Agaat - Marlene van Niekerk [60]
Don’t be ungrateful I said & if you have something to say say it now don’t nurse grievances but the mouth is set in a thin line. Have a nice cup of tea before you go to bed I said & you can let me know if there’s anything more you want. Don’t you say thank you, then? What kind of manners is this? Didn’t feel like hassling further so I issued the orders instead. 6 o’clock in the morning she must be at her post in the kitchen & make me a nice cup of coffee in the blue coffee pot with the proudpourspout and for the baas in his room on the stoep & milk & sugar & rusks on the tray and I don’t want to see a long face.
Suddenly out of the blue she asked where are my things what happened to my things? I showed hr the suitcase under the washstand. Do you think I want to steal your stuff? I asked. But by then I was feeling really sick couldn’t get to the house in time vomited copiously in the drain there next to the kitchen my stomach in revolt I took a bucket from the kitchen and said at her door throw water in the drain and wash away the puke because the dogs will come and sniff at it there & when I left I said lock your door at night remember you’re a big girl now there are no-goods about.
Well then, more I can’t do for her salvation & my pen is almost dry. Must remember to buy a new bottle of Quink.
Half-past twelve
Did after all just go & peek through the nursery window into the yard & her light is still on at least the door is closed now but the bucket is still just where I left it & there’s a smell of puke in the air in the yard. It will have to be as it wants to be. Too tired to talk once again. Must get to bed now otherwise tomorrow will be too difficult. The child feels as if it’s pressing down in me.
6
Agaat comes in with my midday meal. She speaks with cinnamon. It floats behind her, a pennant of persuasion.
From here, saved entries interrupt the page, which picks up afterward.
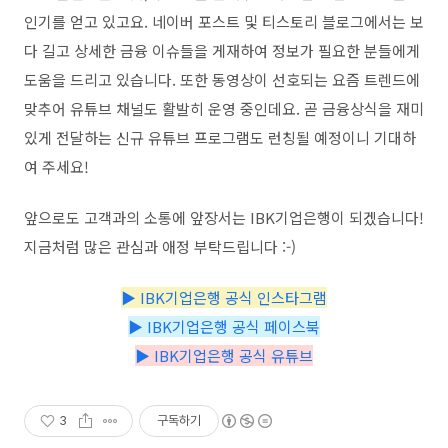
인기를 얻고 있고요. 네이버 포스트 및 티스토리 블로그에서는 보
다 길고 상세한 금융 이슈들을 게재하여 정보가 필요한 분들에게
도움을 드리고 있습니다. 또한 동영상이 선호되는 요즘 트렌드에
맞추어 유튜브 채널도 활발히 운영 중인데요. 곧 금융상식을 재미
있게 전달하는 신규 유튜브 프로그램도 런칭될 예정이니 기대하
여 주세요!
앞으로도 고객과의 소통에 앞장서는 IBK기업은행이 되겠습니다!
지금처럼 많은 관심과 애정 부탁드립니다 :-)
▶ IBK기업은행 공식 인스타그램
▶ IBK기업은행 공식 페이스북
▶ IBK기업은행 공식 유튜브
3
구독하기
She allows me my nose today.
I must rejoice in my privileges.
I must grit my teeth and put behind me the tooth-polishing and the post-planting, the windmill and the borehole, I must remember she’s also only human and she has her limitations.
As if that convinces me!
I must simply reconcile myself to the fact that she’s left me alone for hours on end the last few days.
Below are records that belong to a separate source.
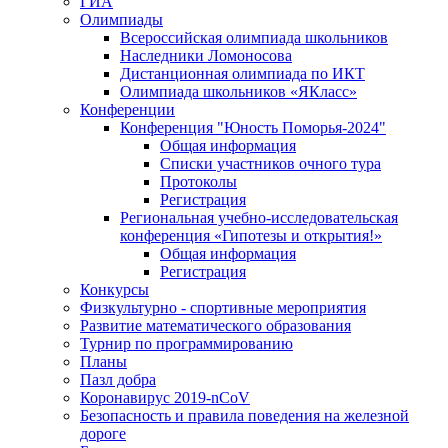
ГИА
Олимпиады
Всероссийская олимпиада школьников
Наследники Ломоносова
Дистанционная олимпиада по ИКТ
Олимпиада школьников «ЯКласс»
Конференции
Конференция "Юность Поморья-2024"
Общая информация
Списки участников очного тура
Протоколы
Регистрация
Региональная учебно-исследовательская
конференция «Гипотезы и открытия!»
Общая информация
Регистрация
Конкурсы
Физкультурно - спортивные мероприятия
Развитие математического образования
Турнир по программированию
Планы
Пазл добра
Коронавирус 2019-nCoV
Безопасность и правила поведения на железной
дороге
I mustn’t hold it against her that she did no more than her duty, thoroughly and at the right time, but without blandishments, without words.
I must know I was asking for it.
I mustn’t be difficult.
I mustn’t go around signalling something that nobody on God’s earth can guess at. I must keep it simple please she has her hands full as it is thank you.
I mustn’t accuse her.
She does everything as well as she can.
She does her very best for me.
That’s the argumentation, the sophistry of spices as she’s sprinkled them for me and mashed in with a fork: the cinnamon, the cardamom, with the butter, the sugar, to a perfect pumpkin puree.
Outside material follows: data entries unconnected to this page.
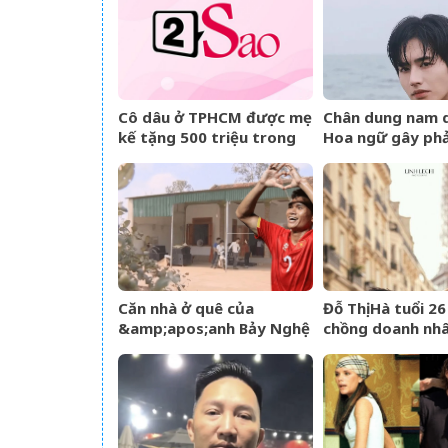
Cô dâu ở TPHCM được mẹ
Chân dung nam d
kế tặng 500 triệu trong
Hoa ngữ gây ph
đám cưới, lời phát biểu
ngược khi than 
‘gây sốt’
Căn nhà ở quê của
Đỗ Thị Hà tuổi 2
&amp;apos;anh Bảy Nghệ
chồng doanh nh
An&amp;apos; đang nổi
chiều, nhan sắc 
đình đám MXH
rạng rỡ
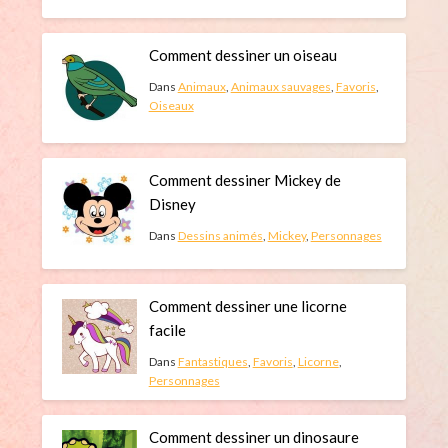
Comment dessiner un oiseau
Dans
Animaux
,
Animaux sauvages
,
Favoris
,
Oiseaux
Comment dessiner Mickey de
Disney
Dans
Dessins animés
,
Mickey
,
Personnages
Comment dessiner une licorne
facile
Dans
Fantastiques
,
Favoris
,
Licorne
,
Personnages
Comment dessiner un dinosaure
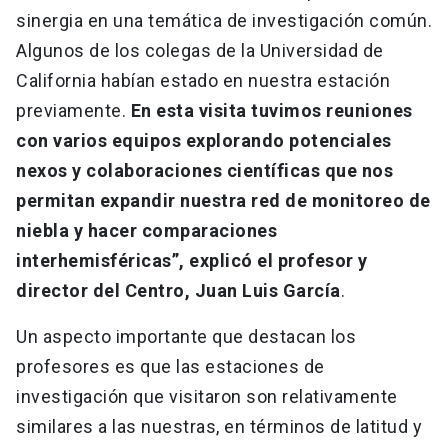
sinergia en una temática de investigación común.
Algunos de los colegas de la Universidad de
California habían estado en nuestra estación
previamente.
En esta visita tuvimos reuniones
con varios equipos explorando potenciales
nexos y colaboraciones científicas que nos
permitan expandir nuestra red de monitoreo de
niebla y hacer comparaciones
interhemisféricas”, explicó el profesor y
director del Centro, Juan Luis García
.
Un aspecto importante que destacan los
profesores es que las estaciones de
investigación que visitaron son relativamente
similares a las nuestras, en términos de latitud y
I smell for all I’m worth to get all the messages. If I could, I would have sniffed loudly to say: I understand, Agaat, your meaning is crystal clear to me. Mashed potatoes with meat sauce, sweet pumpkin with cinnamon, red jelly with custard. What more could one want? It’s a whole story on its own, Sunday food on Grootmoedersdrift.
But it’s not Sunday.
What day is it? I ask with my eyes on the calendar, I can’t see that far any more.
Agaat puts the tray down on the trolley. She picks up the hand-bell from the floor where it’s been lying for three days now, it looks strange in her little hand, the gesture with which she puts it into her apron pocket contains an element of self-chastisement.
Monday eleven November, the year of our Lord nineteen ninety-six, she says, the fields are white with wheat.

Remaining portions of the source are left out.